Oil spill waste raises concerns in the gulf

Share

Even though BP’s busted well has stopped spewing oil, the disaster is still generating tons of soiled boom and other oily waste that federal and state laws allow to be buried at specially designated dumps, some near residential neighborhoods.

Officials in one Mississippi area, however, raised concerns about the magnitude and safety of the oil spill waste being buried nearby. On Thursday, Harrison County officials blocked it from being dumped in their community — potentially opening the door for others in the region to do the same.

County supervisors voted in June to stop BP from dumping waste at subcontractor Waste Management Inc.’s Pecan Grove landfill in Pass Christian, Miss.

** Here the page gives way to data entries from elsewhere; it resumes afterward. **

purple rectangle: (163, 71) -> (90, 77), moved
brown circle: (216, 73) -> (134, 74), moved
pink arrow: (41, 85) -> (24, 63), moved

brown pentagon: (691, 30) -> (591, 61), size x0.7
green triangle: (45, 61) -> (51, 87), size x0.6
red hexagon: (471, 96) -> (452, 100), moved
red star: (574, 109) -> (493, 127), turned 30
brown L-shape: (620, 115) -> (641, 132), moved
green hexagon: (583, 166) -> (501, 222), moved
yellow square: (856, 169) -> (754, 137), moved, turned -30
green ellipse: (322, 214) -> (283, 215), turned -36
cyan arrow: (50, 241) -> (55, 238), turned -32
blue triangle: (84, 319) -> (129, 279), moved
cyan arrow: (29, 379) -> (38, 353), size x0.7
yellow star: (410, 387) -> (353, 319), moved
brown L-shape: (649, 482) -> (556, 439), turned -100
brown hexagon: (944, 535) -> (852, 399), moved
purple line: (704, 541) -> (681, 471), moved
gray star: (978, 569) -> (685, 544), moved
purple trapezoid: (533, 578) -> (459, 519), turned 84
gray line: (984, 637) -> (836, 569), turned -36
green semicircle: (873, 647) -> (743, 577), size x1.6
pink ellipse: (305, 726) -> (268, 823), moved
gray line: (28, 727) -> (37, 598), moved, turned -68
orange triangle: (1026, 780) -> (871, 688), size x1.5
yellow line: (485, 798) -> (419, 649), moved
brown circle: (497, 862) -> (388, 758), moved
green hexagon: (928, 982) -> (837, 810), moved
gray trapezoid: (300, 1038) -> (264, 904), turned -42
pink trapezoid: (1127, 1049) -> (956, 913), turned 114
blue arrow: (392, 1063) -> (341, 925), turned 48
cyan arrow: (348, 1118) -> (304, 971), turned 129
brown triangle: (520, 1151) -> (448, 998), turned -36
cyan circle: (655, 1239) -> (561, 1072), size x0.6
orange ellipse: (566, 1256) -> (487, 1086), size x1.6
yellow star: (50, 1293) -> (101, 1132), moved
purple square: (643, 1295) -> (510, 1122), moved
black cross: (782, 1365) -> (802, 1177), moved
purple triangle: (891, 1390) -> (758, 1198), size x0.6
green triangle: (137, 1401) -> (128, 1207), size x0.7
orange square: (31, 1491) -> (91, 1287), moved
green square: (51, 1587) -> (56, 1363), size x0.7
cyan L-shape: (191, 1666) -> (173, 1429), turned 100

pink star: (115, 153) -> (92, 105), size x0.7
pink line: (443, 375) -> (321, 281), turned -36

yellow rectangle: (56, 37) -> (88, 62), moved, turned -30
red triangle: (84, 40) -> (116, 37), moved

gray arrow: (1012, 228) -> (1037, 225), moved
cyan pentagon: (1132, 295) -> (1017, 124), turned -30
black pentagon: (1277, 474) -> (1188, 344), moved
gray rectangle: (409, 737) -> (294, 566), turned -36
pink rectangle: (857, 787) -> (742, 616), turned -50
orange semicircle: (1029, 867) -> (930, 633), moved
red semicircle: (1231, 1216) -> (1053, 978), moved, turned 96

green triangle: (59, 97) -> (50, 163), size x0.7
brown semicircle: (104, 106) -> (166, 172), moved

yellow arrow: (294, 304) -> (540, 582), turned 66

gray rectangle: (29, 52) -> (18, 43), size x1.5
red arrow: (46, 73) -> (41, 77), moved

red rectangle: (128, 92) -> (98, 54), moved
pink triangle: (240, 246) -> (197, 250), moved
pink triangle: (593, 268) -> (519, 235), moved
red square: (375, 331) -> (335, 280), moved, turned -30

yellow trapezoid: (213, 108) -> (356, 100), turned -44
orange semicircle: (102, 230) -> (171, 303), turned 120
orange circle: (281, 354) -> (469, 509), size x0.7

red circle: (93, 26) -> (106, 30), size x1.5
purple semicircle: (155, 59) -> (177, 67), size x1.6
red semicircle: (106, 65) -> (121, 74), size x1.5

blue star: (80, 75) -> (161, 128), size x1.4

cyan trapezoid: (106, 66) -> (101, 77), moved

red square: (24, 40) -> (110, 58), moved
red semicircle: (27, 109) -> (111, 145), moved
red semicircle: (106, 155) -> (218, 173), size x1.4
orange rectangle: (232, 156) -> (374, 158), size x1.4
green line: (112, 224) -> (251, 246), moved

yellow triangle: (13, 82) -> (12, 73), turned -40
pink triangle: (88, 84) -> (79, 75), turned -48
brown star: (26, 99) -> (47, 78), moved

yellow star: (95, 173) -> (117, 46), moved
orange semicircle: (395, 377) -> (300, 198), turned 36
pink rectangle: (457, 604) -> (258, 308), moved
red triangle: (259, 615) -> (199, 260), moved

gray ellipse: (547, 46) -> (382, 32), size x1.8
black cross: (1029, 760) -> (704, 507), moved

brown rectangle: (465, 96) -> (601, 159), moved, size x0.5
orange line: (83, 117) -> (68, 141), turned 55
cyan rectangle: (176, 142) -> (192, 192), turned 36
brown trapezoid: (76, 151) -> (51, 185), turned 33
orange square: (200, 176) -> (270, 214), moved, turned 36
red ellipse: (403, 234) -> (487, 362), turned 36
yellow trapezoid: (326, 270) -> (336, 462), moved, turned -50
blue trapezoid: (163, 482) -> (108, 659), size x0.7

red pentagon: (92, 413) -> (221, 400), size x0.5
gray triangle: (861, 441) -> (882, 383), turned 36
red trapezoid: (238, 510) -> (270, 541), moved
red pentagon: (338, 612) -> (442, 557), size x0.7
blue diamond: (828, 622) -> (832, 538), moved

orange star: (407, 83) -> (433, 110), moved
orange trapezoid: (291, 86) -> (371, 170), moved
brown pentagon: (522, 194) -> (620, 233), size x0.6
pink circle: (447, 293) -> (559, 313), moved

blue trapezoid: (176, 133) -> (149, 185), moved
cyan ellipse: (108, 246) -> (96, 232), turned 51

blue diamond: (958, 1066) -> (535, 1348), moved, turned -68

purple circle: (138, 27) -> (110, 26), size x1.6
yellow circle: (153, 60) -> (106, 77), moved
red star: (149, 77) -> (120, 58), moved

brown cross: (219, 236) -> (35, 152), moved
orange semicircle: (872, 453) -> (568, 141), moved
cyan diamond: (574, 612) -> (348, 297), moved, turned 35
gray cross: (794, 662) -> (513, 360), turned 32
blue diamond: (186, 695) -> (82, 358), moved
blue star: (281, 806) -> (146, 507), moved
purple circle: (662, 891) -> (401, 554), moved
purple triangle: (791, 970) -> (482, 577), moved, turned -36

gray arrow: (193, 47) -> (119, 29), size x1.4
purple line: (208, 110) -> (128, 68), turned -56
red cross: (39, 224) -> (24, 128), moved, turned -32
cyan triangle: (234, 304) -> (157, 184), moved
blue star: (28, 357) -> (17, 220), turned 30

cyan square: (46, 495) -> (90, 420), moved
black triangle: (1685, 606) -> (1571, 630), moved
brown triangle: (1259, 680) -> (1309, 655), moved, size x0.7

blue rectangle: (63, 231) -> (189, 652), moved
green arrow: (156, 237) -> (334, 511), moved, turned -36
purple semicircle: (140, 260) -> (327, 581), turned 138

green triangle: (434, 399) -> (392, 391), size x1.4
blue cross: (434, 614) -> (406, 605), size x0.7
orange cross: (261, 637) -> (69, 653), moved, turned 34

When Waste Management balked, the county board commissioned independent testing of the waste and subpoenaed the company’s test results that reportedly showed it was not hazardous.

But rather than prolong the dispute, BP and Waste Management decided to stop dumping at Pecan Grove. The county, however, has continued with its waste testing and results are pending, said Tim Holleman, the county board’s attorney.

“Ultimately, I think people will raise the same issue elsewhere,” Holleman said.

A BP spokesman confirmed the agreement but defended the company’s waste management plan.

“This is industrial waste, and it’s suitable for industrial landfills,” said BP spokesman Mark Proegler. “If the localities have concerns about that, we’re certainly willing to talk with them.”

Spill waste is hauled from beaches and the ocean to more than 50 regional storage sites in all four gulf states, where it is packaged for shipment to recyclers, liquid waste processors and landfills. So far the spill has generated about 35,600 tons of solid waste.

In Louisiana, the formerly abandoned Grand Isle Shipyard has been transformed into a waste storage site, where about 150 workers pump oil from skimmer boats into storage tanks. More than 7.7 million gallons of oily liquid waste have been collected. At the docks, workers dump plastic bags of oily debris into dozens of dumpsters.

The sprawling operation is indicative of the cleanup industry that has grown out of the nation’s worst oil spill disaster. The now-capped well was spewing as many as 60,000 barrels of oil a day since the April 20 explosion of the Deepwater Horizon oil rig.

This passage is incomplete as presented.